Bridgestone Bulldog Held 7.5% UK Retread Market Share in 2007

When Bridgestone bought Bulldog two years ago the retreader had worked hard to increase its annual production to 45,000 units a year from around 30,000 units. It was clear from the outset that Bridgestone’s management had its sights set on substantially increasing output in order to better service its increasingly successful fleet business. Under the Bridgestone banner the new short term target became 75,000 retreads annually, which was comfortably achieved in 2007. Now the company is aiming for 10 per cent of the 1 million-unit-strong UK retread market or a six-figure annual output sum by 2011.

When T&A visited Bulldog in late February, the factory was already running ahead of schedule with 83,000 units of production expected during 2008 – all this while installing new machinery and changing staff shift patterns. Of the 83,000 retreads Bulldog is aiming to produce this year around 60 per cent will be pre-cure products. Put alongside other premium manufacturers (Michelin, for example, 10:90 pre-cure:mold-cure production split) it is clear that Bulldog is running a different kind of retreading operation. In Bourne the emphasis is very much on Qualitread as a flagship product and the aim is to produce an increasing number of Qualitread pre-cure retreads on Bridgestone/Firestone casings.
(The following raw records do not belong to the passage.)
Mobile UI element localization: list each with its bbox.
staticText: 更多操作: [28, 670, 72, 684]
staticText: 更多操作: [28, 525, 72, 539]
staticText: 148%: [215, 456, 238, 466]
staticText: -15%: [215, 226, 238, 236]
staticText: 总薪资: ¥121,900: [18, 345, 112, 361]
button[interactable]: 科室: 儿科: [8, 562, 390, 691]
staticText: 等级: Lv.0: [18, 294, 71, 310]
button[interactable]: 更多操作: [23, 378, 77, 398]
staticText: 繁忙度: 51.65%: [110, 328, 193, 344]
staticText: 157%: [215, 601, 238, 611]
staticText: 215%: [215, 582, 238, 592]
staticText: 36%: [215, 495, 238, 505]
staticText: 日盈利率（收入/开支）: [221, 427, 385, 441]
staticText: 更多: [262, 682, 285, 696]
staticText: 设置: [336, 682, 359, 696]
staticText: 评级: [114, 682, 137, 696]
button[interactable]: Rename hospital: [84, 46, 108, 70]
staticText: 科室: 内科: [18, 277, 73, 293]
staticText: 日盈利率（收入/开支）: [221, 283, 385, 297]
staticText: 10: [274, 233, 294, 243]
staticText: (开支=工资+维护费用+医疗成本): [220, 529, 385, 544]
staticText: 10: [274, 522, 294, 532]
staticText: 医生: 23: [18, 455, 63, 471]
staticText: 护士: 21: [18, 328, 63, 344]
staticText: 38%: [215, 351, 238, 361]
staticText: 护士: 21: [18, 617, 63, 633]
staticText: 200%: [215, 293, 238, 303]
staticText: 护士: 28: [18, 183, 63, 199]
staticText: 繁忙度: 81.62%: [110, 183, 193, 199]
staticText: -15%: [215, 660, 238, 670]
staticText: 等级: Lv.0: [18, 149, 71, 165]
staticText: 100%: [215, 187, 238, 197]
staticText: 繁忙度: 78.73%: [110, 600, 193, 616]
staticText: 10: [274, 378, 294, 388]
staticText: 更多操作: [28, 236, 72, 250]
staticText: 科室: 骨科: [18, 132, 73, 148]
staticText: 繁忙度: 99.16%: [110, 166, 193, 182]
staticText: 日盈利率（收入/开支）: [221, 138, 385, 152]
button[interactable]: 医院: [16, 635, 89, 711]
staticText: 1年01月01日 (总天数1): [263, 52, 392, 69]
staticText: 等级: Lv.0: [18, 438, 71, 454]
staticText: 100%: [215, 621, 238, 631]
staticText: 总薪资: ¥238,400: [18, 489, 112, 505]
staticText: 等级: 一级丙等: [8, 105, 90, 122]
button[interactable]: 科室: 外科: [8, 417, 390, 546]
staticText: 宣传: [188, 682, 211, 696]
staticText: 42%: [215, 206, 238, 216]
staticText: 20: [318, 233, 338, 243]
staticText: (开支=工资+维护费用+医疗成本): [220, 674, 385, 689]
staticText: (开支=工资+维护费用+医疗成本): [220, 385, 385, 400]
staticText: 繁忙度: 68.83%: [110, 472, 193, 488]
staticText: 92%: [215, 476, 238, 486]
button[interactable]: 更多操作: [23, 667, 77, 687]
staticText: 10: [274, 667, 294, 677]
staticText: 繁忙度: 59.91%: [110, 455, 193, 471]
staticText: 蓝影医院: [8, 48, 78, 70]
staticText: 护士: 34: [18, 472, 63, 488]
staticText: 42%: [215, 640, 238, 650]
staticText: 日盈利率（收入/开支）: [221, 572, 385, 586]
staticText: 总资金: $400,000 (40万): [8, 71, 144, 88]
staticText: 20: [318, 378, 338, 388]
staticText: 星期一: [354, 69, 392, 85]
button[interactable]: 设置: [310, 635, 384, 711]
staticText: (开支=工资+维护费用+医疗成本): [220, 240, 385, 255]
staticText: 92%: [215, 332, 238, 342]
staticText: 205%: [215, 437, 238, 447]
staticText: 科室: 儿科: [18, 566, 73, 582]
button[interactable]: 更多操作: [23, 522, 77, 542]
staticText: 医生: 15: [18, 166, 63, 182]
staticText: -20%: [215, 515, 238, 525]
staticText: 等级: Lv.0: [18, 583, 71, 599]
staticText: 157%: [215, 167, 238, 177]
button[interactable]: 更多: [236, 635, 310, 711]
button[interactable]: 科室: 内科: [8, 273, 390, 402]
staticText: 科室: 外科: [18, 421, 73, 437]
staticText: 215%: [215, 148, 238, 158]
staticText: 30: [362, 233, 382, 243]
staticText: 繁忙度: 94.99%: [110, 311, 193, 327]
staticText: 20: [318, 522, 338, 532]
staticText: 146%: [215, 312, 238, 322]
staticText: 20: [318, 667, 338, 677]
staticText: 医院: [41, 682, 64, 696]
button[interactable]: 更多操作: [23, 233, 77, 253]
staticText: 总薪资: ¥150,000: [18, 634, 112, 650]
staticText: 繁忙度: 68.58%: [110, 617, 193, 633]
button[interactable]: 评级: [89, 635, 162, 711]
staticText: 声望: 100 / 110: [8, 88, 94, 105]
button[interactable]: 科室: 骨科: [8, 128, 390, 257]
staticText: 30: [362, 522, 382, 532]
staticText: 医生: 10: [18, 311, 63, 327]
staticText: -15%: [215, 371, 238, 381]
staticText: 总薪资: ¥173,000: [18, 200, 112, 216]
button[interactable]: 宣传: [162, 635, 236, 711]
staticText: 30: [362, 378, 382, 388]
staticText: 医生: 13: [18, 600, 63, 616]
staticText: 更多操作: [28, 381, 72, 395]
With competing manufacturers offering sidewall veneers as a standard part of the hot retreading package, David Gray concedes that there is a need to educate fleets about the performance benefits of pre-cure retreading over the good looks of mould-cure. As a result of the £750,000 capital investment put into Bulldog, plant efficiency has significantly increased, with energy costs actually expected to fall compared with the former production system. A significant part of this improvement comes from the installation of two new cassette loaded autoclaves. These modern units are capable of curing up to 20 truck tyres each and the fact that they are cassette loaded means loading uncured casings takes three minutes, 10 times faster than it used to be. The smart move here is that the steam generated by the boiler to feed the four new mould-cure bladder presses installed on the other side of the curing hall is also used in the autoclaves. Other notable equipment upgrades includes two very modern automated buffing machines that run in parallel and represent the starting point for a factory-wide monorail circuit.

Changing lanes

In addition to the significant machinery upgrades that have taken place, implementing a four-shift continuous 24/7 working environment has been crucial to increasing capacity and output. Rather than actively producing tyres 240 days a year as it used to, Bulldog now makes tyres 340 days a year. The fact that the operation didn’t lose any employees during the shift transition is a testament to the commitment of staff employed there and to the management’s internal communications policy. Speaking to Bulldog managing director, David Gray, reveals that the new machinery also played an important part in making 24/7 production a reality. According to Gray, in the early stages of the plant upgrade the company ran into some down time problems with the older equipment, which led the management to install new curing presses and autoclave machinery in order to keep the process running smoothly. Prior to the takeover Bulldog worked as Bridgestone’s own casings collection agent. Now however, the company works with four independent casing collections companies who, like other leading retread manufacturers, speed up the initial stages of the casing collection process by filtering out products that are not appropriate for Bridgestone retreading. But this is only the preliminary check.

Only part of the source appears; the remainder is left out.